04-reproducibility — could a competent reader reproduce results from
what's released? Specifically flag missing seeds, configs, datasets,
eval harnesses.
05-citation-misuse — does each cited paper actually support the claim
it's attached to (when the cited paper was mirrored)?
06-internal-consistency — notation drift, definition mismatches across
sections, contradictions between abstract/intro/body/conclusion.
Phase 6 — Aggregate and hand off
Build $WORK/report.md with this structure:
# Sanity report: <title> (arxiv:<id>)
## Summary
<bulleted list of every UNSUPPORTED / CONTRADICTED / MISMATCH finding,
each with a one-line description and a link to the per-probe section below>
## Corpus
- paper:<id>
- repo:<owner>/<repo> (× N)
- web:<host><path> (× N)
- arxiv:<cited-id> (× N)
- gaps: <contents of mirror/errors.log, if any>
## Probe 1 — Claims vs. evidence
<contents of out/01-claims-vs-evidence.md>
## Probe 2 — Numbers vs. tables
... etc.
Then tell the user:
- Notebook id (and how to open it:
nlm chat $NB)
- Path to
$WORK/report.md
- Suggested follow-up:
nlm chat $NB to drill into any flagged finding —
the chat instructions are already set to the reviewer persona, so they
can ask follow-ups directly without re-priming.
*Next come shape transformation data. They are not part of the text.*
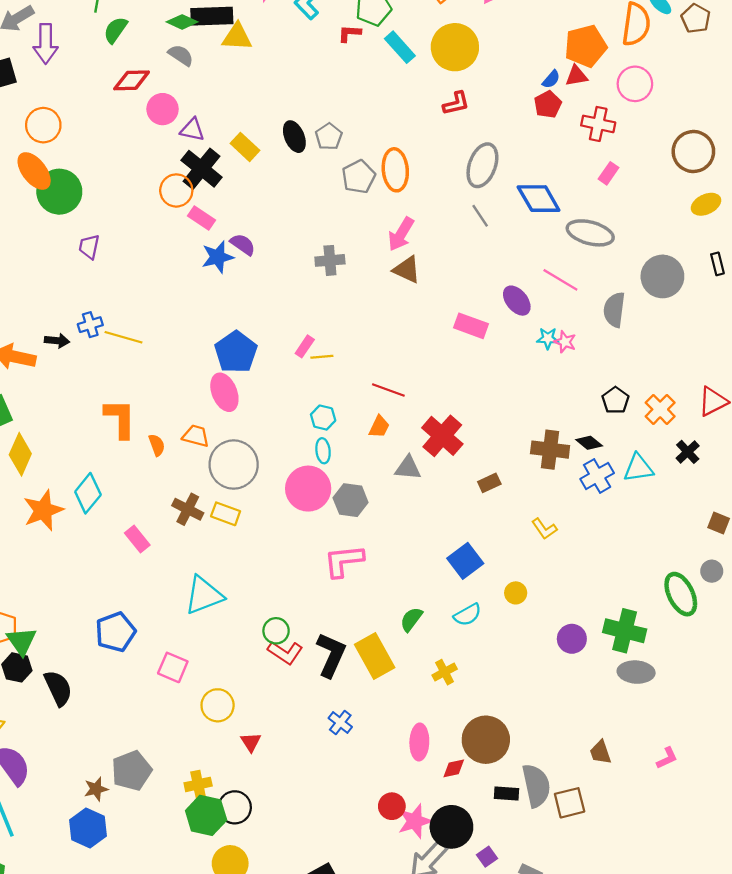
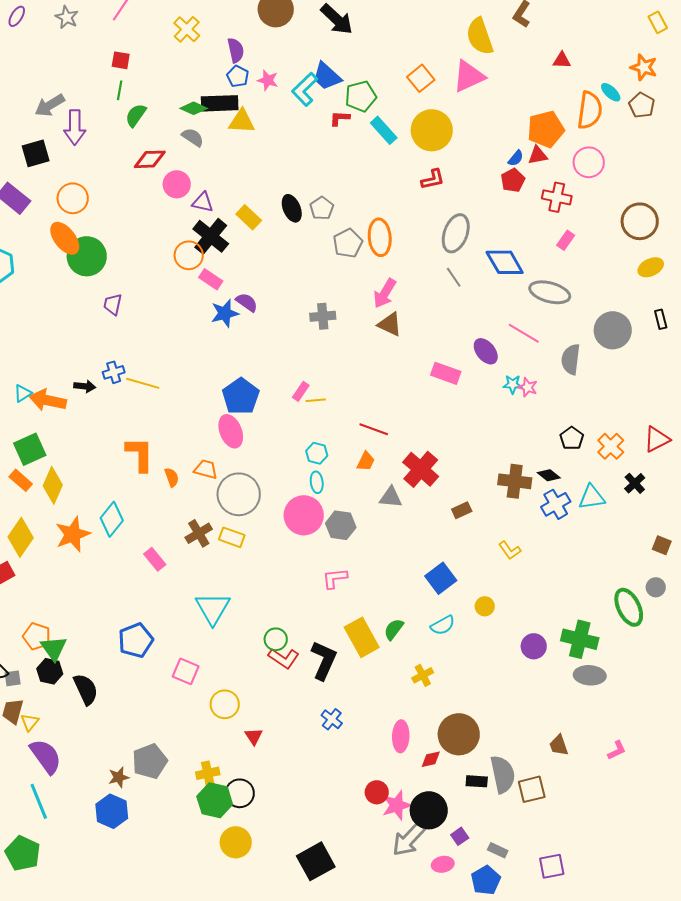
brown cross: (188, 509) -> (199, 533), turned 32
pink L-shape: (344, 561) -> (335, 578), size x0.7
cyan triangle: (204, 595) -> (213, 608), turned -39
yellow rectangle: (375, 656) -> (362, 637), moved

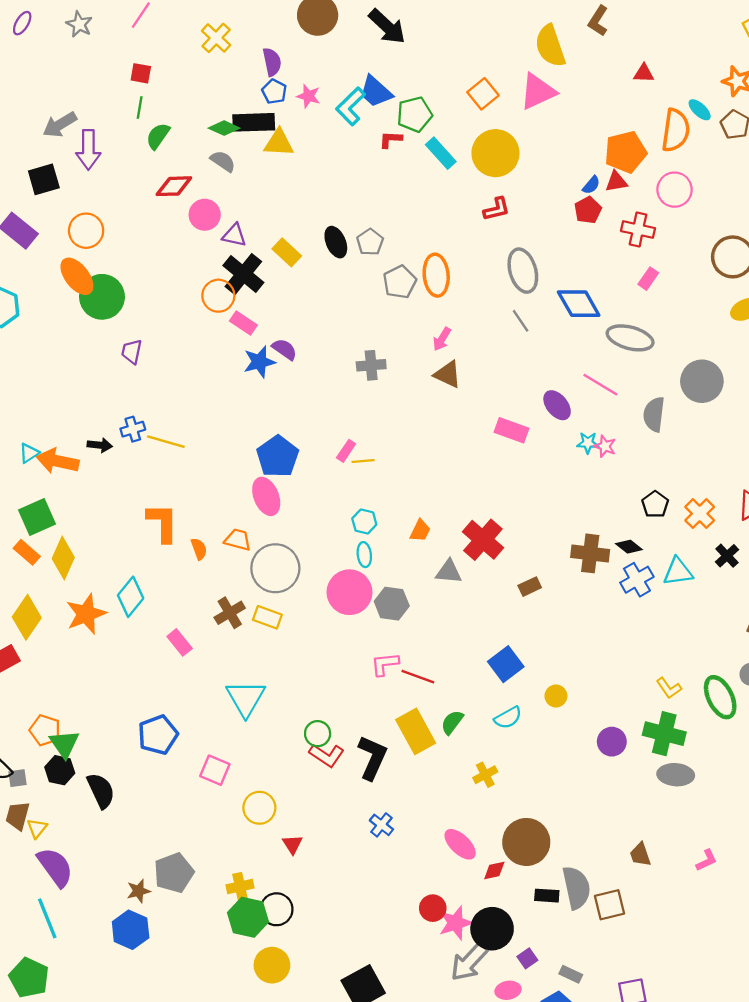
gray ellipse: (456, 233) -> (523, 271), turned -36
pink arrow: (385, 293) -> (442, 339), size x0.7
red line: (374, 429) -> (418, 677), moved
yellow L-shape: (510, 550) -> (669, 688), moved
pink ellipse: (401, 736) -> (460, 844), turned -48

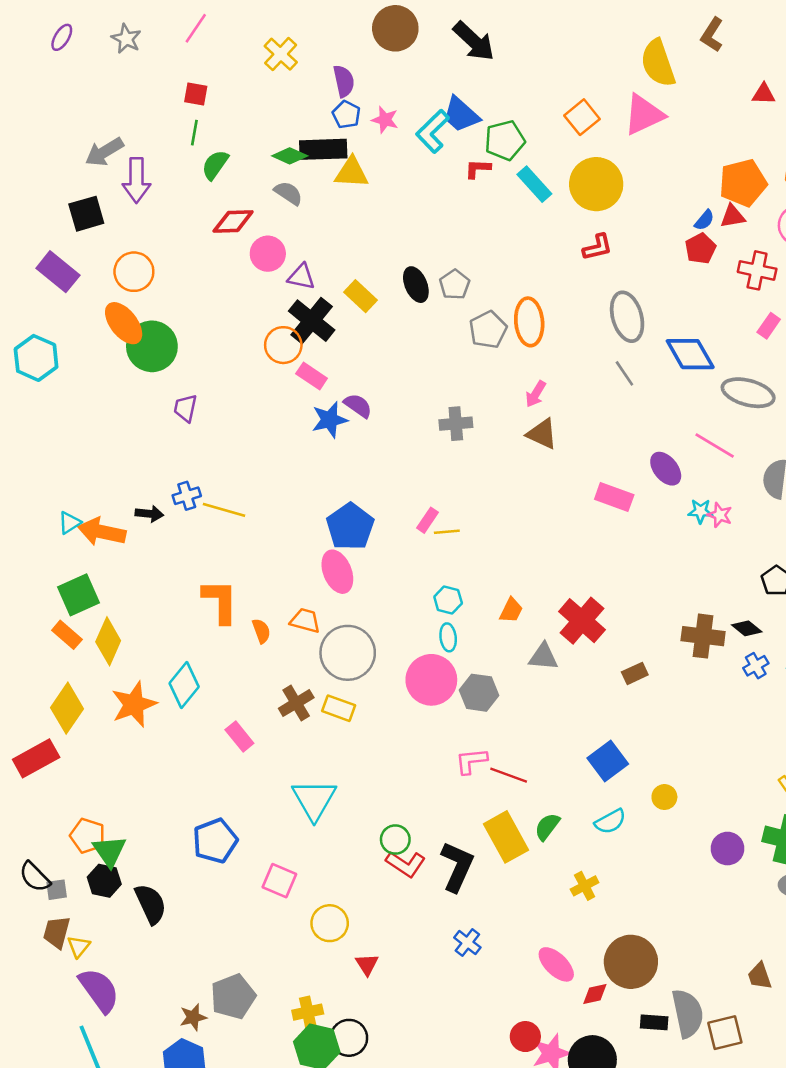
blue cross: (637, 580) -> (756, 666), size x0.7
Anti-patterns (do not do these)
- Don't summarize from prior knowledge. Every finding must cite a
specific source line in the notebook. If a probe answer doesn't cite,
re-run with "cite the specific source line; if you can't, say so."
- Don't auto-clone arbitrary URLs. Confirm the mirror set with the user.
Some papers link to private infra or huge datasets.
- Don't skip the corpus checkpoint. The corpus is the experiment.
- Don't conflate "paper says X" with "X is true." The probes ask whether
the paper's evidence supports its claims.
- Don't write findings as soft critique. "This could be clarified" is
not a sanity finding. Either evidence supports the claim or it doesn't.